GPT-3’s reasoning abilities
The most intrepid tested GPT-3 in areas in which only humans excel. Parse CTO Kevin Lacker wondered about common-sense reasoning and logic and found that GPT-3 was able to keep up although it failed when entering “surreal territory”. However, Nick Cammarata found that specifying uncertainty in the prompt allowed GPT-3 to handle “surreal” questions while answering “Yo be real”. Gwern explains that GPT-3 may need explicit uncertainty prompts because we humans tend to not say “I don’t know” and the system is simply imitating this flaw.
GPT-3 also proved capable of having spiritual and philosophical conversations that might go beyond our cognitive boundaries. Tomer Ullman made GPT-3 conceive 10 philosophical/moral thought experiments. Messaging is a tool that outputs the meaning of life according to “famous people, things, objects, [or] feelings.”

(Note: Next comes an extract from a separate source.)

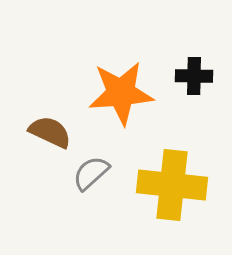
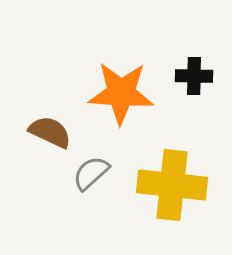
orange star: rotated 8 degrees clockwise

And Bernhard Mueller, in an attempt to unveil the philosophical Holy Grail, made the ultimate test for GPT-3. He gave it a prompt to find the question to 42 and after some exchanges, GPT-3 said: “The answer is so far beyond your understanding that you cannot comprehend the question. And that, my child, is the answer to life, the Universe and everything.” Amazing and scary at the same time.
GPT-3 produced amazing results, received wild hype, generated increasing worry, and received a wave of critiques and counter-critiques. I don’t know what to expect in the future from these types of models but what’s for sure is that GPT-3 remains unmatched right now. It’s the most powerful neural network as of today and accordingly, it has received the most intense focus, in every possible sense.
Everyone was directing their eyes at GPT-3; those who acclaim it as a great, forward step towards human-like artificial intelligence and those who reduce it to barely be an overhyped strong autocomplete. There are interesting arguments on both sides. Now, it’s your turn to think about what it means for the present of AI and what it’ll mean for the future of the world.